**Directions for this task**
Could you retype exactly the lines running from the line with "Join 1,200+ Subscribers (1389, 49)" to the end of the data, both included, and nothing else?

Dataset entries
----------
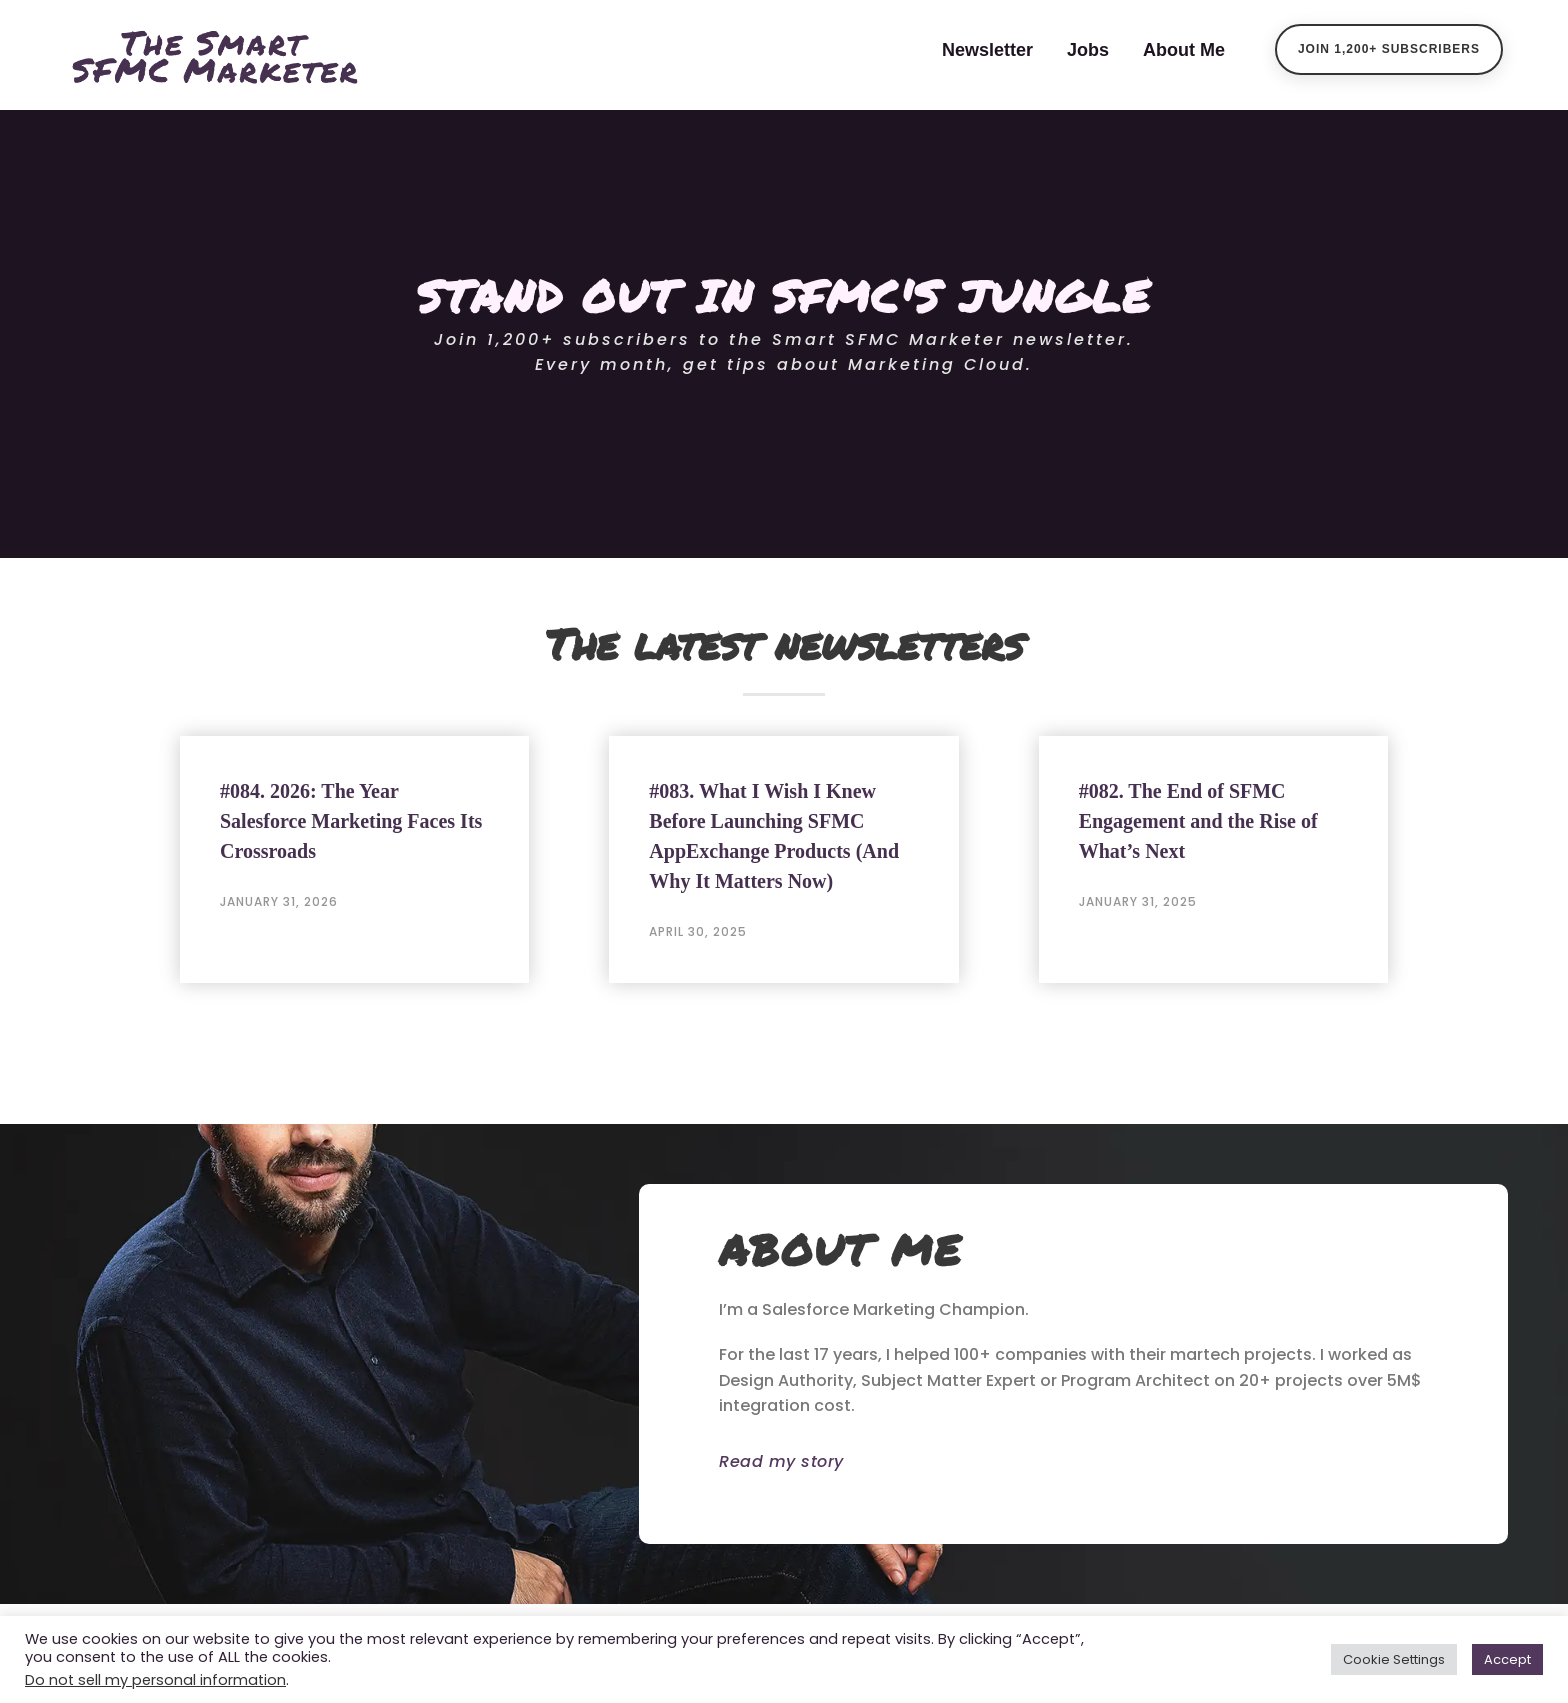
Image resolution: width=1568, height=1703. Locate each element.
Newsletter (987, 50)
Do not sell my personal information (155, 1680)
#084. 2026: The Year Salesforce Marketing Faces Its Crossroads (351, 821)
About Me (1184, 50)
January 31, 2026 (279, 901)
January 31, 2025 (1138, 901)
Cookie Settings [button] (1394, 1659)
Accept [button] (1507, 1659)
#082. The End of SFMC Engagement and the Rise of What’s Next (1198, 821)
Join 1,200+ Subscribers (1389, 49)
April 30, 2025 (698, 931)
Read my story (781, 1461)
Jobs (1088, 50)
----------
**Solution for this exercise**
Join 1,200+ Subscribers (1389, 49)
April 30, 2025 (698, 931)
Read my story (781, 1461)
Jobs (1088, 50)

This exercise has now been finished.